Consider multiple evaluation design options

The counterfactual-based evaluation approach to integrated conservation and health can take on multiple forms. The case studies highlight that quasi-experimental methods can be considered, in combination with a mix of impact and rigorous performance evaluation methods for a single program. In the case of landscape level projects (including many conservation and biodiversity projects), a whole of project RCT is obviously not feasible. However, specific activities or interventions within a project’s strategic approach might be amenable to evaluation through an RCT. This could include many community or individual level activities, such as alternative livelihoods, behavioral change, or knowledge and awareness raising interventions designed to reduce wildlife trafficking.

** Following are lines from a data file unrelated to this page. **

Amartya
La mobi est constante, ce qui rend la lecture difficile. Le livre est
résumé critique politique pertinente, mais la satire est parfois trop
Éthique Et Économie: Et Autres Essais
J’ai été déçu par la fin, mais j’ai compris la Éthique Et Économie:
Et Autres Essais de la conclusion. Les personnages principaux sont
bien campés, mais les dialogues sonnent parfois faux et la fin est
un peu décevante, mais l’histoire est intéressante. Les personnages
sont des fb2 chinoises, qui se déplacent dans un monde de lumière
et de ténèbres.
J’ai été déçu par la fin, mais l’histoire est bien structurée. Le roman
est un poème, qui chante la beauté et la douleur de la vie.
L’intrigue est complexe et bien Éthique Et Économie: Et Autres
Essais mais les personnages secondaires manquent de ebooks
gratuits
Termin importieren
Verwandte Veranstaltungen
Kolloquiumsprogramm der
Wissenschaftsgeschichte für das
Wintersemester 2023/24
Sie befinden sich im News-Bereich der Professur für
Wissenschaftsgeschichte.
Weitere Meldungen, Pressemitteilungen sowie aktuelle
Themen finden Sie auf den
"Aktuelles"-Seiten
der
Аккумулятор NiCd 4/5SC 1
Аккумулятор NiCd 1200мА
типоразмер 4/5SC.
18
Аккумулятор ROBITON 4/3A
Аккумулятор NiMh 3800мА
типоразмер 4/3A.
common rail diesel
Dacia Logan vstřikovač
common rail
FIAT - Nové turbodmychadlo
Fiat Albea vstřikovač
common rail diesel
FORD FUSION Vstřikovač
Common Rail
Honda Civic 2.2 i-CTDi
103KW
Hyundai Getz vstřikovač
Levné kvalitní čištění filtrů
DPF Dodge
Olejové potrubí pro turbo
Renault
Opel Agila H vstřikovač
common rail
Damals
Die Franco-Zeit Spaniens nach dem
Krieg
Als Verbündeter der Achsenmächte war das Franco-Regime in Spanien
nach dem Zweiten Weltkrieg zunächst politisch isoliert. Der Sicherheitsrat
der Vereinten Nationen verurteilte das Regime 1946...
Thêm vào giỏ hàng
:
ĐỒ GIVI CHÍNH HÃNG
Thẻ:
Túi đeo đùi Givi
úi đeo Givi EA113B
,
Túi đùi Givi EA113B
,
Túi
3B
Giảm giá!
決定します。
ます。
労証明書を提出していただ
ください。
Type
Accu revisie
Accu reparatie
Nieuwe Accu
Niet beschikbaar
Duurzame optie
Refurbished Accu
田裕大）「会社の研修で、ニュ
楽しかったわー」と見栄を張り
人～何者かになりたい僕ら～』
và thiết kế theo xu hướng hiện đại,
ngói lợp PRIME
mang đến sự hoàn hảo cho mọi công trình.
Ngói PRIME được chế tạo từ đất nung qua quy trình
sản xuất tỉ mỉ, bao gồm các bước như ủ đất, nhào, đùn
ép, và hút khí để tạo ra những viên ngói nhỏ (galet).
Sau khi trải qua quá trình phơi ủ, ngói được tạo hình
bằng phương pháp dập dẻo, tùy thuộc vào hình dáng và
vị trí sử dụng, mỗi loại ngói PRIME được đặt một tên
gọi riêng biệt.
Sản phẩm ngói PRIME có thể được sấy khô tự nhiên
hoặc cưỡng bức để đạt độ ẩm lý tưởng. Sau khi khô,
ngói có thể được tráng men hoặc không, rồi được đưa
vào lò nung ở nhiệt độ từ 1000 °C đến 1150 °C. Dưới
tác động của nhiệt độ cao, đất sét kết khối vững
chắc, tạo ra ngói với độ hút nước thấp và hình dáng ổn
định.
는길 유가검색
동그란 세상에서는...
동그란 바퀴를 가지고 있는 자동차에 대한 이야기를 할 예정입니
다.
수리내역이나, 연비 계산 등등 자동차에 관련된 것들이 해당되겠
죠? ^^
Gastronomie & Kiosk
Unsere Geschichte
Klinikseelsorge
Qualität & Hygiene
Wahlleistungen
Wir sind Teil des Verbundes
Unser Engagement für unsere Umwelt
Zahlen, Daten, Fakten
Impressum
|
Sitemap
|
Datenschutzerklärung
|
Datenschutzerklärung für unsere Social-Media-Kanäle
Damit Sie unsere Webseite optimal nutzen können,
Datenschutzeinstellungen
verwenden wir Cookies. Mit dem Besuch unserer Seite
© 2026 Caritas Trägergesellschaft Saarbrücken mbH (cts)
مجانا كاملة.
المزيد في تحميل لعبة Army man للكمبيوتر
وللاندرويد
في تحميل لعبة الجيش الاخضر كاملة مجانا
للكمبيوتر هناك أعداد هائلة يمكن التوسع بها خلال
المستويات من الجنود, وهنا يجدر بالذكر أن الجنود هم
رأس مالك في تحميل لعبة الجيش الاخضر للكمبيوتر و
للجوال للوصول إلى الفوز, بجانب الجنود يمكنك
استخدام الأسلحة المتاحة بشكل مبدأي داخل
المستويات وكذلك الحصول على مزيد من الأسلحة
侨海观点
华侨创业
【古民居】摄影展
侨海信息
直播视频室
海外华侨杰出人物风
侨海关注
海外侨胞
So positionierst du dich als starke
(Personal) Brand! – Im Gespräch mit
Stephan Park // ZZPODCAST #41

Another form is to approach the human health component as an ‘add-on’ to explore as part of a planned evaluation of a conservation, biodiversity, or wildlife demand project. This is highlighted by the RESTORE case study where health is not part of the intervention package but the evaluation will explore a number of environmental and health linkages. In the case of projects seeking to understand the influence of land-use change on zoonotic spillover risk, this would not require fundamentally different programming—it can instead focus on collecting additional data sources and measuring additional data sources and outcomes for interventions related to land-use change or wildlife demand reduction. This means that—if there is sufficient funding—modules to measure health outcomes can be tacked onto a conservation or biodiversity intervention where we anticipate improvements to ecosystem health. This could also include adding on modules to measure zoonotic risk factors, in cases where we expect improvements in habitats for wildlife with a greater risk of zoonotic spillover.

Interdisciplinary research team

Interdisciplinary research teams are needed, including human health professionals, epidemiologists, wildlife disease ecologists, forest ecologists, veterinarians, and social scientists. This is an especially clear theme in many recent policy and synthesis papers on zoonoses. A long term counterfactual-based research program to identify causal relationships between land-use conversion and human health outcomes requires a diverse team of researchers and policy professionals to integrate sociological, economic, and ecological drivers.

Mixed-methods designs

As per best practices with other prospective large-scale research efforts, an implementation science approach to conservation and health programming should be designed as a mixed-method study. A mixed-method study integrates two or more research methods, usually drawing on both quantitative and qualitative data sources. Generally, mixed methods evaluations can provide a deeper understanding of why change is or is not occurring and capture a wider range of perspectives. Mixed-method evaluations may use multiple evaluation designs, for example incorporating both randomized controlled trial experiments and case studies. The qualitative strategy serves two primary purposes, 1) to add a social context within which to situate the statistics, and 2) to add depth to the overall study and the descriptive data. Quantitative data answers “what” and “whether” programs had an impact, whereas the qualitative data addresses critical questions about “how” and “why” interventions are having an effect.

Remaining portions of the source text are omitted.